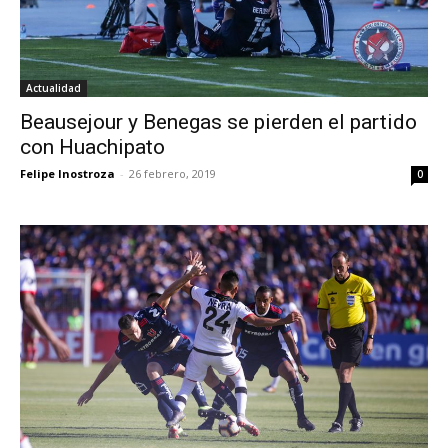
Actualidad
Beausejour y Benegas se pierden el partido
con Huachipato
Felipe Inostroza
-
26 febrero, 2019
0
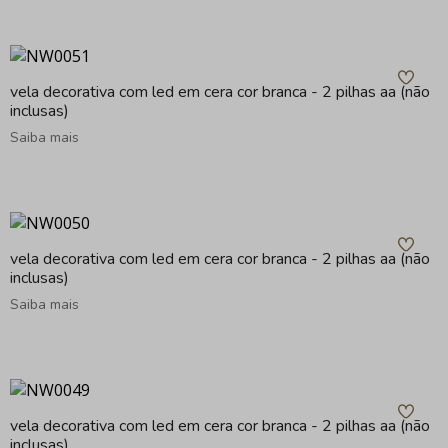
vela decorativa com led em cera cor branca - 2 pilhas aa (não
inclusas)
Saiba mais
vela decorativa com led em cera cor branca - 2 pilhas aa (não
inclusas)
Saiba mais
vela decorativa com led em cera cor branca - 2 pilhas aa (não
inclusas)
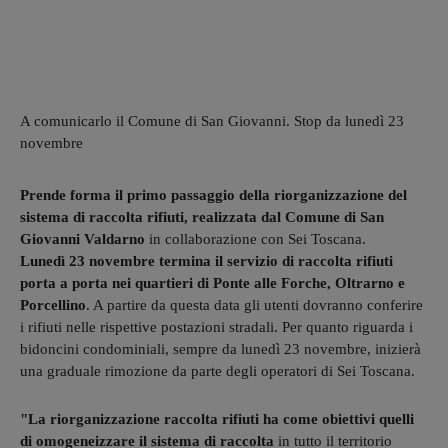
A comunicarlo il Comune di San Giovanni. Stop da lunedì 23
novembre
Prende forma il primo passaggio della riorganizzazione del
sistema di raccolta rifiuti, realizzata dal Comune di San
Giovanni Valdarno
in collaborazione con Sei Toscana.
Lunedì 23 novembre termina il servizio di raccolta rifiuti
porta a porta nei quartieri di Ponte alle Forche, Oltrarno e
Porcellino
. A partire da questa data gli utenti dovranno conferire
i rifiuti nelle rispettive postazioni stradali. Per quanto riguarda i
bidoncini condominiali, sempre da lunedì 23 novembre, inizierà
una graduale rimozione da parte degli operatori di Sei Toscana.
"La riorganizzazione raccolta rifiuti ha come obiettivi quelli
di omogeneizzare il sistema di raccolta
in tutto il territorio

···

» **TASK DESCRIPTION**
Tally the lines of the records above that contain the word "Toscana". Give only the total.

» **EXERCISE RESULT**
2